Cumhurbaşkanı Tayyip Erdoğan'ın "İstanbul'dan Türkiye'ye ve yurt dışına uzanan ahtapotun kolları bir bir deşifre oluyor" şeklindeki sözlerine de yanıt veren Özel, geçen hafta İzmir’de gösterilen videoya değinerek, "Gelelim senin ahtapotuna... Kendisine grup toplantısında bir ahtapot göstermiştim. Bu ahtapot neymiş, nereleri sarmış, bugün Erdoğan’a ayna tutalım. Geçen hafta İzmir’de izlediniz mi? İlk kez bir şey izlettik, çok beğenildi. Bir hafta boyunca İzmir mitingindeki bir video konuşuldu. Şimdi bir ay boyunca bu videoyu konuşsunlar bakalım.
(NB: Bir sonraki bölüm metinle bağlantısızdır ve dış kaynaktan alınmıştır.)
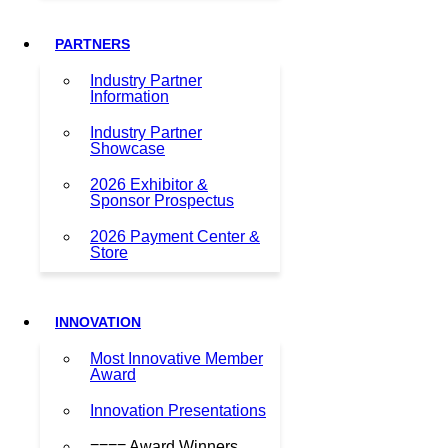
PARTNERS
Industry Partner
Information
Industry Partner
Showcase
2026 Exhibitor &
Sponsor Prospectus
2026 Payment Center &
Store
INNOVATION
Most Innovative Member
Award
Innovation Presentations
==== Award Winners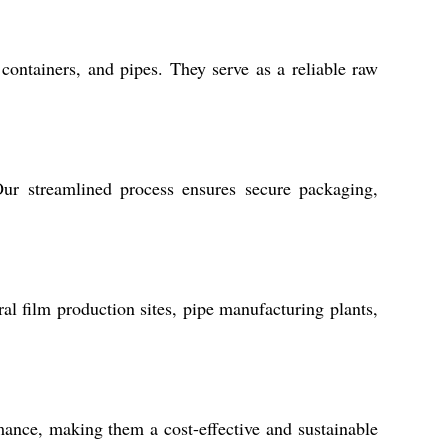
containers, and pipes. They serve as a reliable raw
r streamlined process ensures secure packaging,
al film production sites, pipe manufacturing plants,
ance, making them a cost-effective and sustainable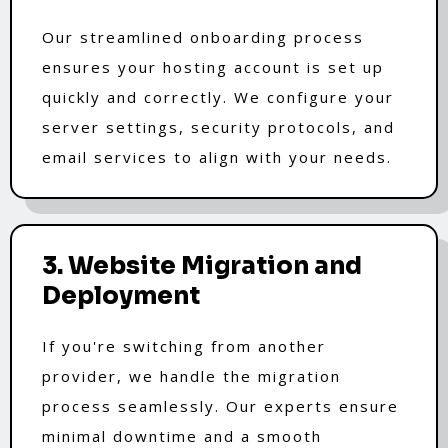
Our streamlined onboarding process
ensures your hosting account is set up
quickly and correctly. We configure your
server settings, security protocols, and
email services to align with your needs.
3. Website Migration and
Deployment
If you're switching from another
provider, we handle the migration
process seamlessly. Our experts ensure
minimal downtime and a smooth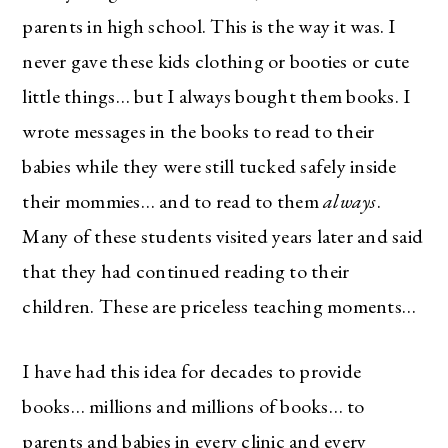
parents in high school. This is the way it was. I
never gave these kids clothing or booties or cute
little things… but I always bought them books. I
wrote messages in the books to read to their
babies while they were still tucked safely inside
their mommies… and to read to them
always
.
Many of these students visited years later and said
that they had continued reading to their
children. These are priceless teaching moments…
I have had this idea for decades to provide
books… millions and millions of books… to
parents and babies in every clinic and every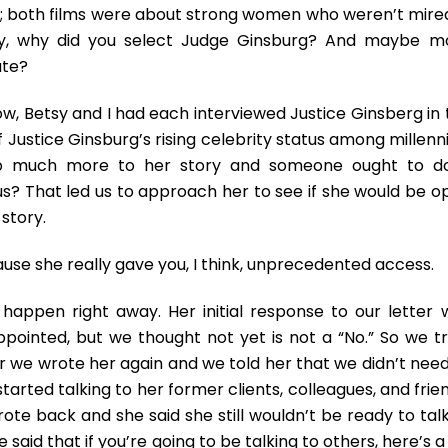
ere; both films were about strong women who weren’t mired
imely, why did you select Judge Ginsburg? And maybe m
ate?
ow, Betsy and I had each interviewed Justice Ginsberg in 
 Justice Ginsburg’s rising celebrity status among millenn
 so much more to her story and someone ought to d
us? That led us to approach her to see if she would be o
 story.
se she really gave you, I think, unprecedented access.
t happen right away. Her initial response to our letter 
appointed, but we thought not yet is not a “No.” So we tr
 we wrote her again and we told her that we didn’t need
started talking to her former clients, colleagues, and frie
ote back and she said she still wouldn’t be ready to talk
 said that if you’re going to be talking to others, here’s a 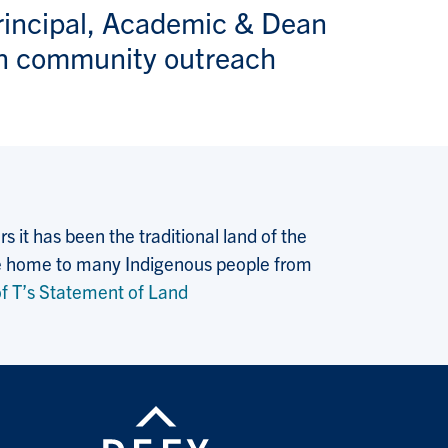
rincipal, Academic & Dean
n community outreach
 it has been the traditional land of the
 the home to many Indigenous people from
f T’s Statement of Land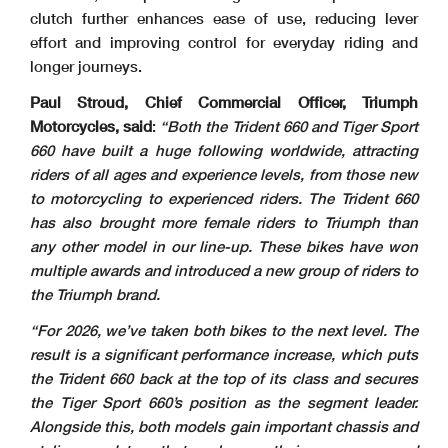
clutch further enhances ease of use, reducing lever
effort and improving control for everyday riding and
longer journeys.
Paul Stroud, Chief Commercial Officer, Triumph
Motorcycles, said
:
“Both the Trident 660 and Tiger Sport
660 have built a huge following worldwide, attracting
riders of all ages and experience levels, from those new
to motorcycling to experienced riders. The Trident 660
has also brought more female riders to Triumph than
any other model in our line-up. These bikes have won
multiple awards and introduced a new group of riders to
the Triumph brand.
“For 2026, we’ve taken both bikes to the next level. The
result is a significant performance increase, which puts
the Trident 660 back at the top of its class and secures
the Tiger Sport 660’s position as the segment leader.
Alongside this, both models gain important chassis and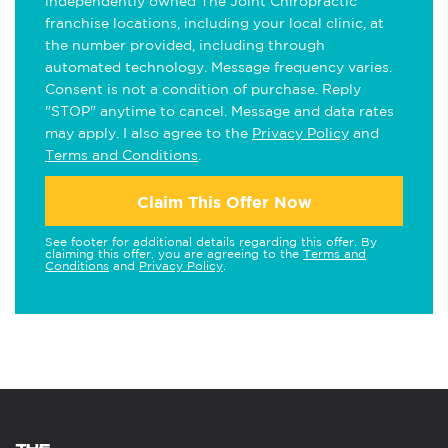
independently owned The Joint Chiropractic
franchise locations, including your local clinic, at
the number provided, including through
automated technology. Message frequency varies.
Consent is not a condition of purchase. Reply
"STOP" anytime to cancel. Message and data rates
may apply. I also agree to the
Privacy Policy
and
Terms and Conditions
.
Claim This Offer Now
See footer for additional details regarding this offer. By
claiming this offer, you are agreeing to the
Terms and
Conditions
and
Privacy Policy
.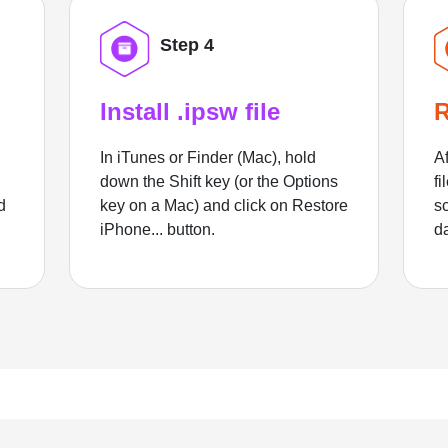
Step 4
Install .ipsw file
R
In iTunes or Finder (Mac), hold
Af
down the Shift key (or the Options
fi
d
key on a Mac) and click on Restore
sc
iPhone... button.
d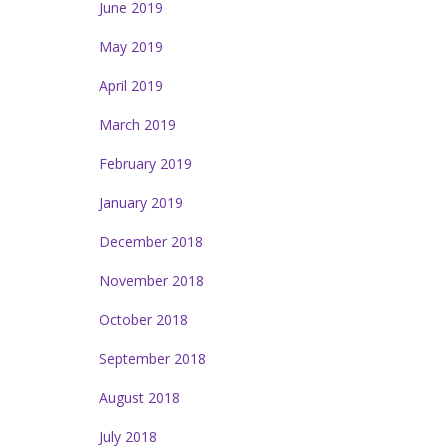
June 2019
May 2019
April 2019
March 2019
February 2019
January 2019
December 2018
November 2018
October 2018
September 2018
August 2018
July 2018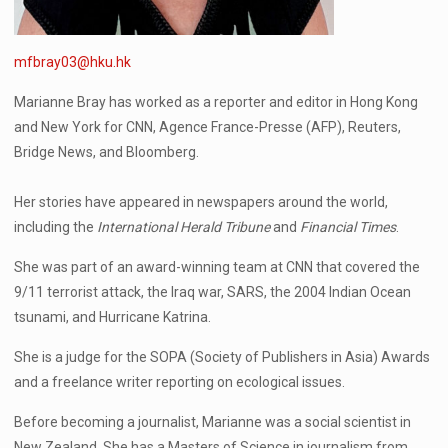
mfbray03@hku.hk
Marianne Bray has worked as a reporter and editor in Hong Kong
and New York for CNN, Agence France-Presse (AFP), Reuters,
Bridge News, and Bloomberg.
Her stories have appeared in newspapers around the world,
including the
International Herald Tribune
and
Financial Times
.
She was part of an award-winning team at CNN that covered the
9/11 terrorist attack, the Iraq war, SARS, the 2004 Indian Ocean
tsunami, and Hurricane Katrina.
She is a judge for the SOPA (Society of Publishers in Asia) Awards
and a freelance writer reporting on ecological issues.
Before becoming a journalist, Marianne was a social scientist in
New Zealand. She has a Masters of Science in journalism from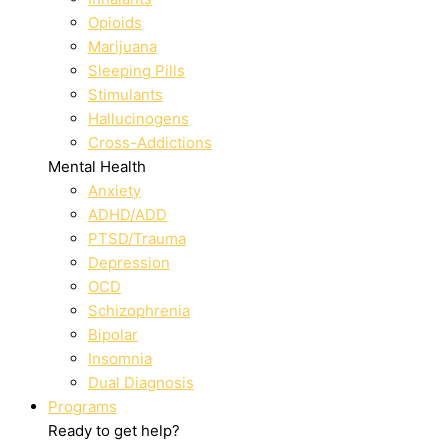
Opioids
Marijuana
Sleeping Pills
Stimulants
Hallucinogens
Cross-Addictions
Mental Health
Anxiety
ADHD/ADD
PTSD/Trauma
Depression
OCD
Schizophrenia
Bipolar
Insomnia
Dual Diagnosis
Programs
Ready to get help?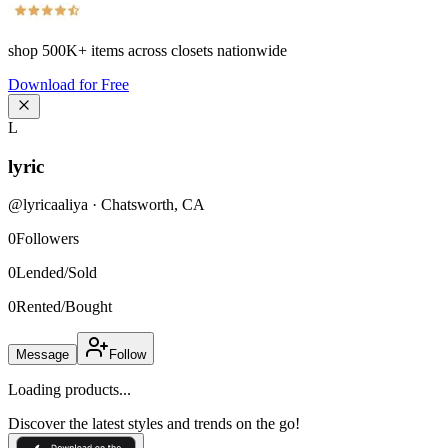
shop
500K+
items across closets nationwide
Download for Free
L
lyric
@
lyricaaliya
·
Chatsworth
,
CA
0
Followers
0
Lended/Sold
0
Rented/Bought
Message
Follow
Loading products...
Discover the latest styles and trends on the go!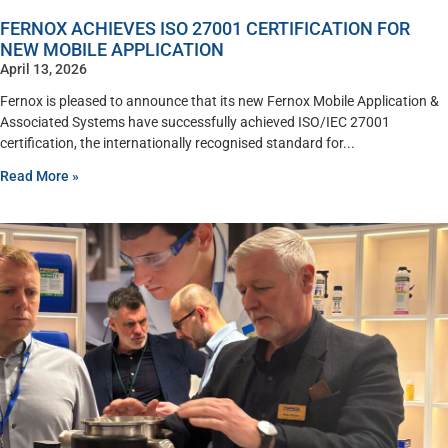
FERNOX ACHIEVES ISO 27001 CERTIFICATION FOR
NEW MOBILE APPLICATION
April 13, 2026
Fernox is pleased to announce that its new Fernox Mobile Application &
Associated Systems have successfully achieved ISO/IEC 27001
certification, the internationally recognised standard for
Read More »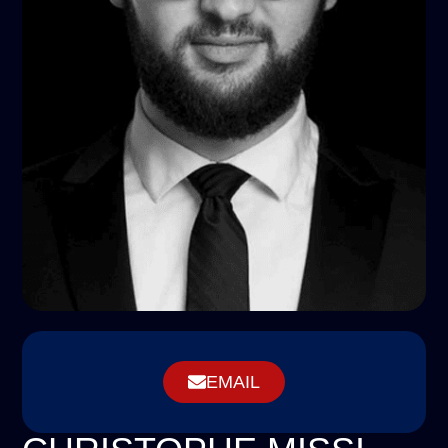
EMAIL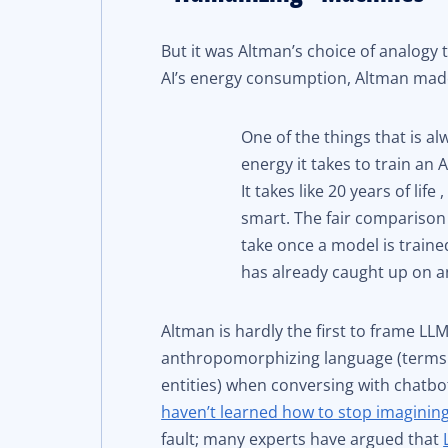
But it was Altman’s choice of analogy
AI’s energy consumption, Altman mad
One of the things that is a
energy it takes to train an 
It takes like 20 years of lif
smart. The fair comparison
take once a model is train
has already caught up on a
Altman is hardly the first to frame LLM
anthropomorphizing language (terms 
entities) when conversing with chatbot
haven’t learned how to stop imaginin
fault; many experts have argued that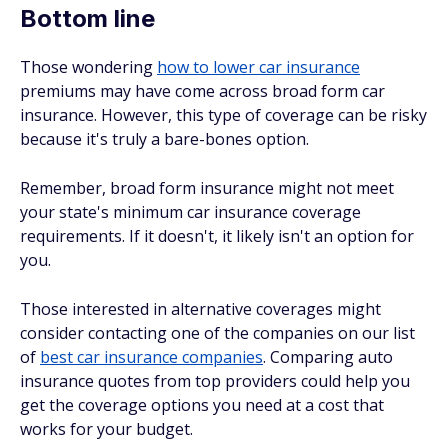
Bottom line
Those wondering
how to lower car insurance
premiums may have come across broad form car
insurance. However, this type of coverage can be risky
because it's truly a bare-bones option.
Remember, broad form insurance might not meet
your state's minimum car insurance coverage
requirements. If it doesn't, it likely isn't an option for
you.
Those interested in alternative coverages might
consider contacting one of the companies on our list
of
best car insurance companies
. Comparing auto
insurance quotes from top providers could help you
get the coverage options you need at a cost that
works for your budget.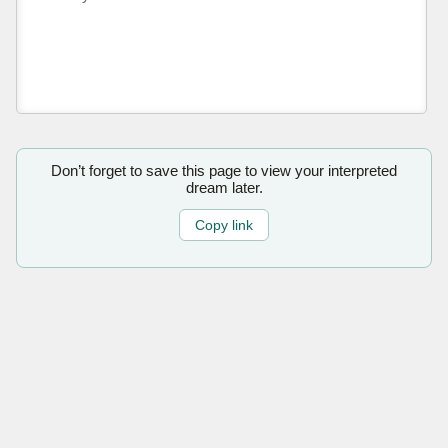
Don’t forget to save this page to view your interpreted
dream later.
Copy link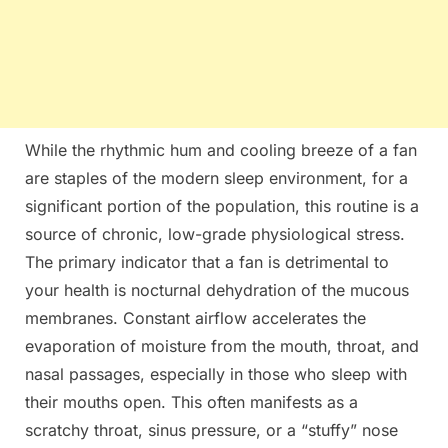
While the rhythmic hum and cooling breeze of a fan
are staples of the modern sleep environment, for a
significant portion of the population, this routine is a
source of chronic, low-grade physiological stress.
The primary indicator that a fan is detrimental to
your health is nocturnal dehydration of the mucous
membranes. Constant airflow accelerates the
evaporation of moisture from the mouth, throat, and
nasal passages, especially in those who sleep with
their mouths open. This often manifests as a
scratchy throat, sinus pressure, or a “stuffy” nose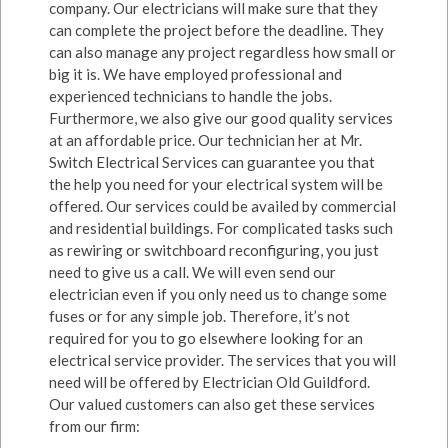
company. Our electricians will make sure that they
can complete the project before the deadline. They
can also manage any project regardless how small or
big it is. We have employed professional and
experienced technicians to handle the jobs.
Furthermore, we also give our good quality services
at an affordable price. Our technician her at Mr.
Switch Electrical Services can guarantee you that
the help you need for your electrical system will be
offered. Our services could be availed by commercial
and residential buildings. For complicated tasks such
as rewiring or switchboard reconfiguring, you just
need to give us a call. We will even send our
electrician even if you only need us to change some
fuses or for any simple job. Therefore, it’s not
required for you to go elsewhere looking for an
electrical service provider. The services that you will
need will be offered by Electrician Old Guildford.
Our valued customers can also get these services
from our firm: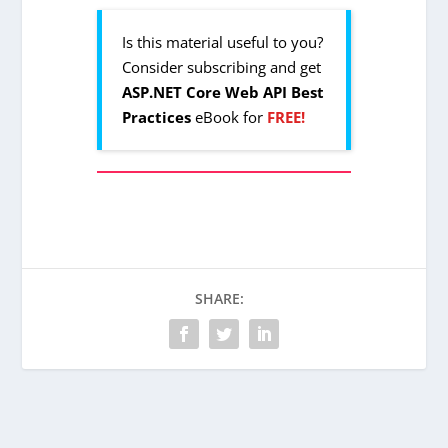
Is this material useful to you?
Consider subscribing and get
ASP.NET Core Web API Best
Practices
eBook for
FREE!
SHARE: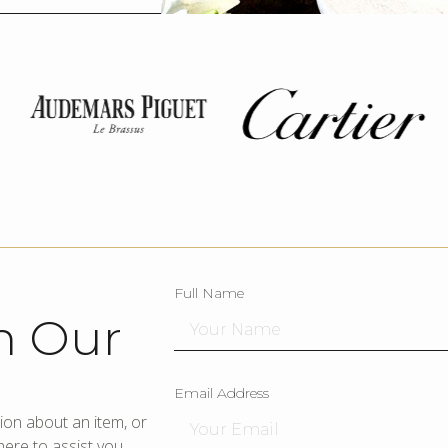
Full Name
h Our
Email Address
ion about an item, or
ere to assist you.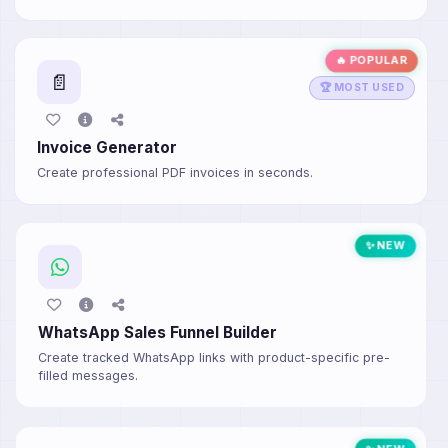
🔥 POPULAR
📄
🏆 MOST USED
Invoice Generator
Create professional PDF invoices in seconds.
✨ NEW
WhatsApp Sales Funnel Builder
Create tracked WhatsApp links with product-specific pre-
filled messages.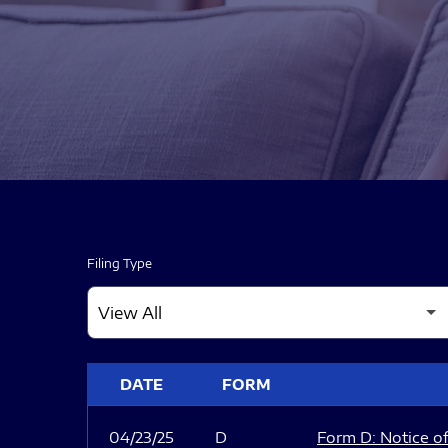
Filing Type
SEC FILINGS
DATE
FORM
04/23/25
D
Form D: Notice of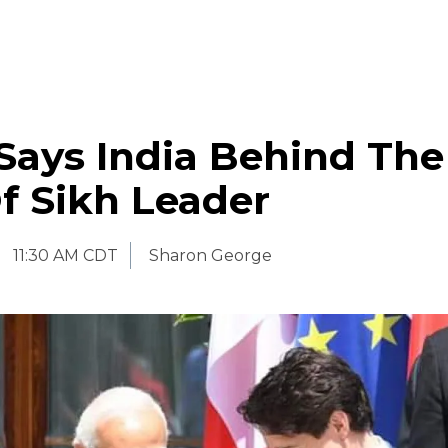
Says India Behind The
Of Sikh Leader
11:30 AM CDT
Sharon George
Hep beraber izleyelim ahtapot neymiş neredeymiş" dedi.
Özel, mitinge gelen vatandaşlara, AK Partilerin usulsüzlük ve yolsuzluklarına ilişkin haberlerin yer aldığı videoyu "Al sana ahtapot" diyerek izletti.
'Hiçbirimiz karışmayacağız, mahkemeler önünde hesap verecekler'
CHP Lideri Özgür Özel, "Orada burada da ahtapot arama, ahtapot Saray'da. Öyle, iftirayla ahtapot ararsan gerçek ahtapotu Antalya’da görürsün. O Saray'daki ahtapotun da o ellerinin uzandı her yerdeki yapılan yolsuzlukların da teker teker hesabına Türkiye’de bağımsız yargı soracak. Hiçbirimiz karışmayacağız, mahkemeler önünde hesap verecekler" dedi.